Moreover, the manner in which impoverished people are made to wait in long queues for hours is deeply distressing. Escalating living expenses over the last couple of years have forced many even in the many middle-income brackets to rely on TCB for essentials supplies. The long lines before TCB trucks show the grim economic reality of ordinary people and the devastating toll of soaring inflation on their lives.
Sadly, the people are being forced to receive the supplies at the cost of human dignity. This agonising wait is not only physically demanding but also emotionally taxing. On Wednesday, at least three women fainted in different parts of the capital while waiting in line, which highlights the immense hardship people endure to obtain supplies from TCB trucks and OMS distribution points. Many even return empty-handed after waiting for hours, as the stock of essential commodities often runs out before they reach all those waiting in line.
Compared to the overwhelming demand, the supply of essential commodities through this mechanism is merely a drop in the ocean. Consequently, it has little or no impact on market prices. And the public distribution system, which could have been a potent tool to fulfill the people's basic needs and fight inflation, has remained largely ineffective.
If protecting the poor from rising food prices is a priority, the government must strengthen TCB. Recent media reports have pointed to several factors contributing to TCB's limitations, including manpower shortage, inadequate warehouse facilities, corruption, and limited financial capabilities. These constraints hinder its ability to operate effectively. To make TCB an effective market intervention mechanism, it must be transformed into a robust institution with enhanced operational capacity. Necessary reforms should be undertaken to establish TCB as a full-fledged institution with increased storage capacity and greater decision-making authority regarding the import of essential commodities.

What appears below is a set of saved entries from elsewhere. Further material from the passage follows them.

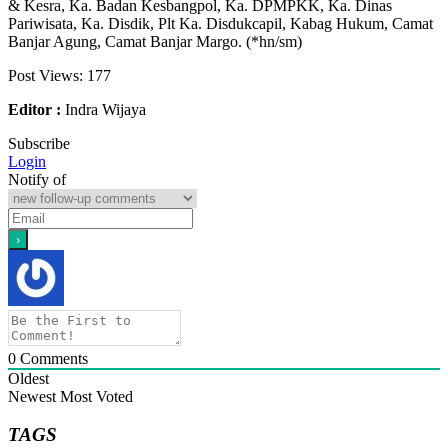
& Kesra, Ka. Badan Kesbangpol, Ka. DPMPKK, Ka. Dinas
Pariwisata, Ka. Disdik, Plt Ka. Disdukcapil, Kabag Hukum, Camat
Banjar Agung, Camat Banjar Margo. (*hn/sm)
Post Views:
177
Editor :
Indra Wijaya
Subscribe
Login
Notify of
0
Comments
Oldest
Newest
Most Voted
TAGS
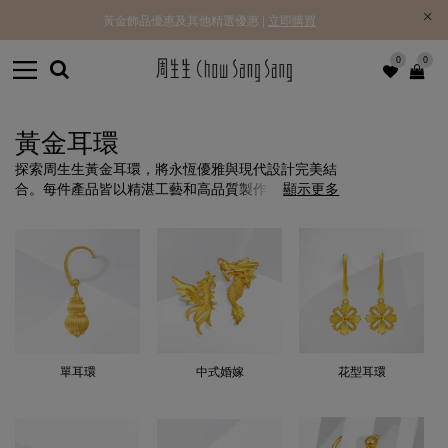
黃金飾品優惠及其他精選優惠 |
立即購買
0
0
黃金耳環
探索周生生黃金耳環，將永恆優雅與現代設計完美結
合。每件產品皆以精湛工藝和高品質製作，為任何場
顯示更多
合增添高雅氣息。
單耳環
中式婚嫁
花型耳環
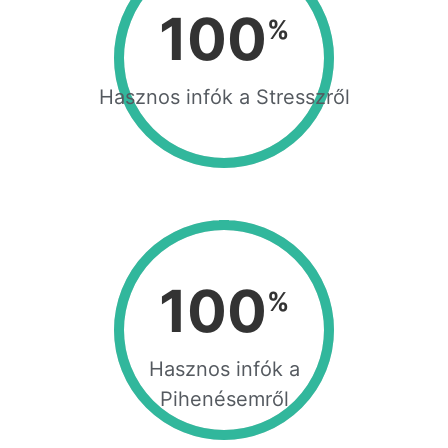
100
%
Hasznos infók a Stresszről
100
%
Hasznos infók a
Pihenésemről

After the formation of the interim government, Bangladesh Bank has been trying to check inflation primarily through a single instrument, hiking the policy rate, based on the orthodox economic belief that inflation is primarily demand-driven and can be controlled by reducing the money supply in the market. To what extent this approach will be effective is much-debated as many argue that the current inflationary pressures are largely driven by issues related to the supply-side, as well as rising import costs and production costs. Furthermore, market manipulation, syndication, and rampant extortion are also fuelling inflation significantly. Apart from increasing market monitoring, a robust operation of the public distribution system could be an effective strategy to combat inflation. But, these critical factors have been largely ignored in the current policy response to curb inflation. The desperate wait of ordinary people calls for the urgent need to enhance TCB's capacity and expand its operations.